■ DATA RECORDS ■
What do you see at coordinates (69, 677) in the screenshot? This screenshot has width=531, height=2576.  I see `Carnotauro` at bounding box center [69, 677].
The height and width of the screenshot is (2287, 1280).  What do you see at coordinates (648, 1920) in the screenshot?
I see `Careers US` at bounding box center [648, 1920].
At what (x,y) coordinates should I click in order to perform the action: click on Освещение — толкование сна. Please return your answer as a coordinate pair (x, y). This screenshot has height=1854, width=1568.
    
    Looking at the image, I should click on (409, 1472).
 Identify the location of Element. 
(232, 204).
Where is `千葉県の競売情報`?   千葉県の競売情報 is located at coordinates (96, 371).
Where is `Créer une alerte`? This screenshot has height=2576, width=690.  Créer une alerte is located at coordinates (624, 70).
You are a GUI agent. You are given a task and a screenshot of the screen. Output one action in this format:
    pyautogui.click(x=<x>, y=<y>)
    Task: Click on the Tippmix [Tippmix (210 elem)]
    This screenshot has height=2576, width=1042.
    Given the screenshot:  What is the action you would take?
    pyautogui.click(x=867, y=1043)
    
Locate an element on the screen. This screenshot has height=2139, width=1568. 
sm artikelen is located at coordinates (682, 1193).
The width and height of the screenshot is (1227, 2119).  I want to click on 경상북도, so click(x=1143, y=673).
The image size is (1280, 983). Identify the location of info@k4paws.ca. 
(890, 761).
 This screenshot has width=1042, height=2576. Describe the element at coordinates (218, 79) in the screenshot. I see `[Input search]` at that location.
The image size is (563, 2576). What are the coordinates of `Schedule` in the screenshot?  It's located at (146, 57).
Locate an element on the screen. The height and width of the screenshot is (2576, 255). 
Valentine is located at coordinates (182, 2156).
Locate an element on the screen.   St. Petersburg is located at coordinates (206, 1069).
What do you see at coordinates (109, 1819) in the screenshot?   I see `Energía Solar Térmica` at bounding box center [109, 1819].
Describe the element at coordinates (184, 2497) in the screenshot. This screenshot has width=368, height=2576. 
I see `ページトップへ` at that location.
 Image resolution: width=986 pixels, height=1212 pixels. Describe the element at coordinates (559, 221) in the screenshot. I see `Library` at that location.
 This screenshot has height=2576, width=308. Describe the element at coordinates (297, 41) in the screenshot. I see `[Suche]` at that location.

■ THE TASK ■
Once you have read the records above, write them out again exactly.

■ RESPONSE TO THIS TASK ■
What do you see at coordinates (69, 677) in the screenshot? This screenshot has width=531, height=2576.  I see `Carnotauro` at bounding box center [69, 677].
The height and width of the screenshot is (2287, 1280).  What do you see at coordinates (648, 1920) in the screenshot?
I see `Careers US` at bounding box center [648, 1920].
At what (x,y) coordinates should I click in order to perform the action: click on Освещение — толкование сна. Please return your answer as a coordinate pair (x, y). This screenshot has height=1854, width=1568.
    
    Looking at the image, I should click on (409, 1472).
 Identify the location of Element. 
(232, 204).
Where is `千葉県の競売情報`?   千葉県の競売情報 is located at coordinates (96, 371).
Where is `Créer une alerte`? This screenshot has height=2576, width=690.  Créer une alerte is located at coordinates (624, 70).
You are a GUI agent. You are given a task and a screenshot of the screen. Output one action in this format:
    pyautogui.click(x=<x>, y=<y>)
    Task: Click on the Tippmix [Tippmix (210 elem)]
    This screenshot has height=2576, width=1042.
    Given the screenshot:  What is the action you would take?
    pyautogui.click(x=867, y=1043)
    
Locate an element on the screen. This screenshot has height=2139, width=1568. 
sm artikelen is located at coordinates (682, 1193).
The width and height of the screenshot is (1227, 2119).  I want to click on 경상북도, so click(x=1143, y=673).
The image size is (1280, 983). Identify the location of info@k4paws.ca. 
(890, 761).
 This screenshot has width=1042, height=2576. Describe the element at coordinates (218, 79) in the screenshot. I see `[Input search]` at that location.
The image size is (563, 2576). What are the coordinates of `Schedule` in the screenshot?  It's located at (146, 57).
Locate an element on the screen. The height and width of the screenshot is (2576, 255). 
Valentine is located at coordinates (182, 2156).
Locate an element on the screen.   St. Petersburg is located at coordinates (206, 1069).
What do you see at coordinates (109, 1819) in the screenshot?   I see `Energía Solar Térmica` at bounding box center [109, 1819].
Describe the element at coordinates (184, 2497) in the screenshot. This screenshot has width=368, height=2576. 
I see `ページトップへ` at that location.
 Image resolution: width=986 pixels, height=1212 pixels. Describe the element at coordinates (559, 221) in the screenshot. I see `Library` at that location.
 This screenshot has height=2576, width=308. Describe the element at coordinates (297, 41) in the screenshot. I see `[Suche]` at that location.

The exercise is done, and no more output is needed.